- Work instructions:
Quote exactly and only this range of lines in the data below: the line that holds "table TableName principal roles" to the line that holds "ExternalTableName principal roles", both included.

- Records provided:
* * * * *
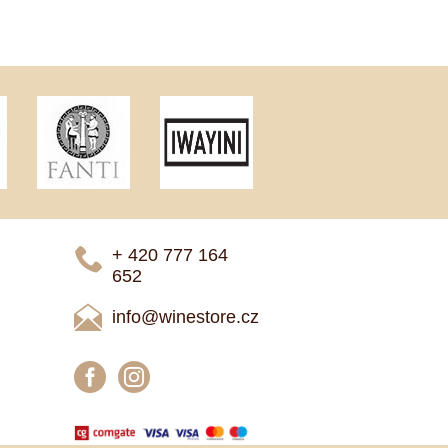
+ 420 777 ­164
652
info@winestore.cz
* * * * *
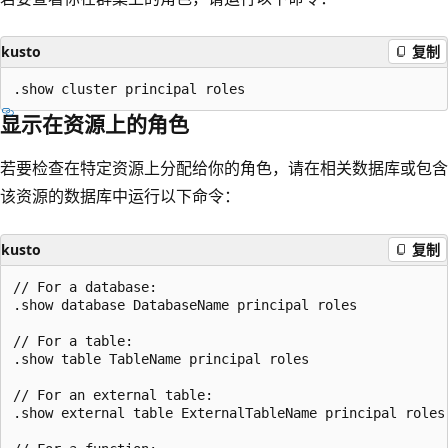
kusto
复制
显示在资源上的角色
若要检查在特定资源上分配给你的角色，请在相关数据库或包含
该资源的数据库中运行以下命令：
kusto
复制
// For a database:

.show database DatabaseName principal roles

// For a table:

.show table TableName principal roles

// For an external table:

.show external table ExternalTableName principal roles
* * * * *
- Answer for this exercise:
.show table TableName principal roles

// For an external table:

.show external table ExternalTableName principal roles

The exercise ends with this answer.